Por outro lado, h) A decisão da primeira instância, foi totalmente omissa relativamente à razão pela qual se conclui pela inaplicabilidade das condições especiais 104ª da apólice, fazendo uma bizarra equiparação do conceito “forças da natureza” à “causa violenta” sem expender um único fundamento “fáctico-jurídico”que permita compreender como deu tamanho salto no raciocínio, o que tudo inculca na nulidade sentença recorrida, por falta de especificação dos fundamentos jurídicos em que se sustenta, nos termos do art. 668°, n°1, al. b), do Código de Processo Civil.

E, i) Ainda no que respeita à inaplicabilidade das condições especiais 104ª, tendo o Tribunal reconhecido que o local do acidente era uma zona de inundação, e considerado que as inundações estão cobertas pelas condições especiais da Apólice, a decisão é nula, nesta parte, por contradição entre os fundamentos e a decisão, nos termos do art. 668°, n°1 al. c), do Código de Processo Civil.

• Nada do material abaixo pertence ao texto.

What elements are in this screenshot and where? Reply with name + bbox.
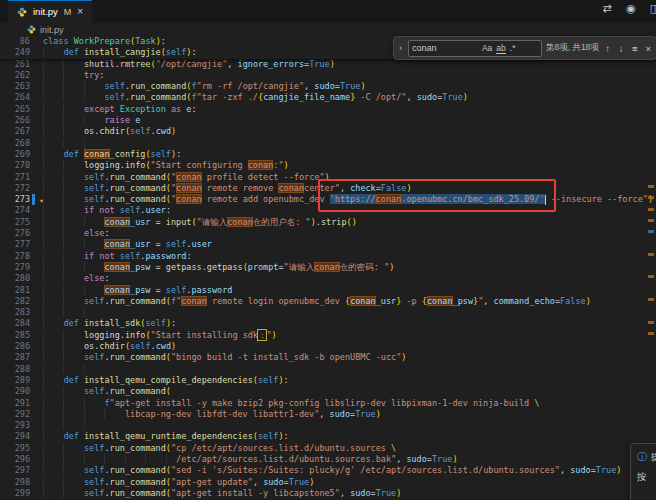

E como a falta de fundamentação raramente deixa de resultar da falta de fundamento, j) As decisões proferidas pela primeira instância e pela Relação (a decisão recorrida) violam flagrantemente os artigos 236°, n°1, e 238°, n°1, do Código Civil, fazendo uma incompreensível restrição do campo de aplicação das condições especiais 104ª da apólice, que conforme foi decidido no Acórdão que a precedeu, é claramente aplicável ao caso dos autos, quer porque a subida da maré constitui uma manifestação das “força da natureza”, quer porque, na realidade, da cláusula 104.3.3.a), resultam até excluídos os danos causados pela subida da maré, mas por acção do mar, não decorrendo dessa exclusão os danos causados em zona de inundação pelas águas do rio.

k) Acresce que, o circunstancialismo do sinistro dos autos sempre se subsumiria a uma causa fortuita, nos termos previstos nas condições especiais 115ª-2, como aliás foi já decidido na primeira sentença proferida nos presentes autos.

l) Causa fortuita, é toda aquela que não puder ser imputada, num raciocínio de causalidade adequada e a título de culpa, a uma determinada acção humana, como é o caso de um sinistro que consistiu na submersão da viatura pelas águas do rio Tejo, na subida da maré, após ter ficado atolada no areal que ladeava a estrada, em que o condutor entrou, para inverter do sentido de marcha (e porque a estrada, no local onde se imobilizou o veículo, não possibilitava fazê-lo de outra forma) tendo a roda traseira esquerda ficado presa numa depressão lodosa existente no local, coberta pela areia e da qual aquele’ condutor (por oculta) não se poderia aperceber.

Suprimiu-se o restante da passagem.